En su caso, la historia acabó en final feliz. Pero no siempre es así, tal y como recuerda el neurólogo Carlos Tejero, que hace años sudó más que nunca intentando reanimar a un hombre que había sufrido una parada cardiorrespiratoria en el gimnasio.
«Me turné con un compañero que también estaba en en centro y, aunque lo intentamos por todos los medios, no lo conseguimos. Cuando llegó la ambulancia ya no había nada que hacer», lamenta.
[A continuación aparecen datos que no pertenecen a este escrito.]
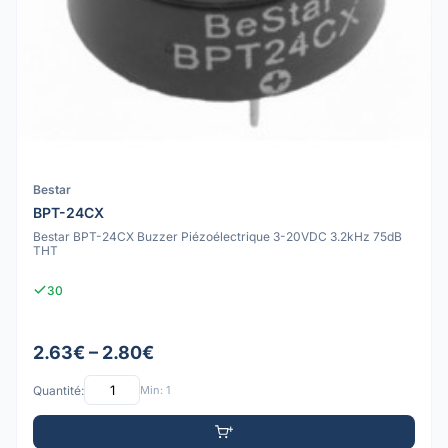
Bestar
BPT-24CX
Bestar BPT-24CX Buzzer Piézoélectrique 3-20VDC 3.2kHz 75dB
THT
30
2.63€ – 2.80€
Quantité:
Min: 1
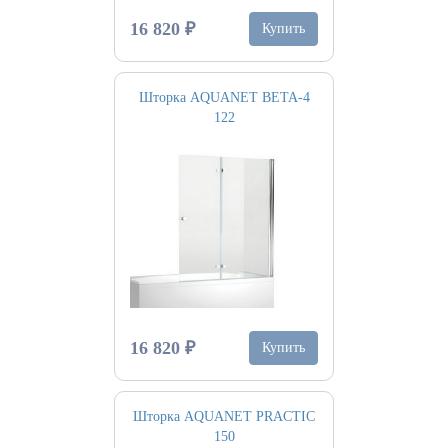
16 820 ₽
Купить
Шторка AQUANET BETA-4
122
16 820 ₽
Купить
Шторка AQUANET PRACTIC
150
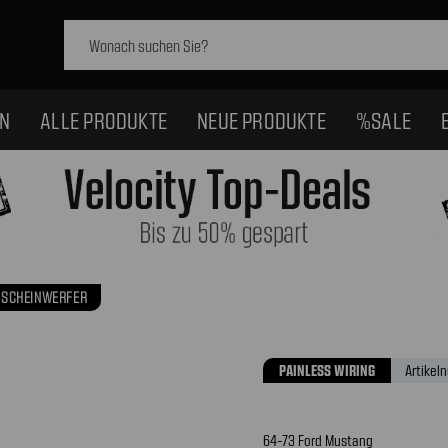
Schlagwort
suchen:
EN
ALLE PRODUKTE
NEUE PRODUKTE
%SALE
TSCHEINWERFER
PAINLESS WIRING
Artikel
64-73 Ford Mustang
Una urgencia en el Vaticano – En el año 85, Pedro Villarroel, hoy jefe de Urgencias del Hospital Clínico San Carlos, se tomó unos días de descanso para visitar Italia. Pretendía disfrutar del país y aparcar por un tiempo el estrés habitual, pero no pudo, porque las emergencias también le esperaban en Roma. Nada más poner un pie en el Vaticano, tuvo que ponerse a ‘trabajar’ al ver que un turista como él sufría un infarto en plena basílica de San Pedro. «Estábamos cerca de La Piedad de Miguel Ángel y tuve que tumbarle en un banco hasta que llegó la ambulancia», recuerda Villarroel, que tuvo que hacerse entender con la seguridad de la iglesia. «Pese a todo, la realidad es que no se montó demasiado revuelo y que la ayuda llegó enseguida. Me dio la sensación de que había un protocolo de actuación y todo estaba relativamente bien previsto», recuerda el especialista, que acompañó al paciente al hospital hasta que la situación estuvo controlada. El enfermo, de nacionalidad argentina, tuvo que quedarse ingresado durante 10 días en Roma, pero cuando volvió a su país se encargó de ponerse en contacto con Villarroel para agradecerle su ayuda.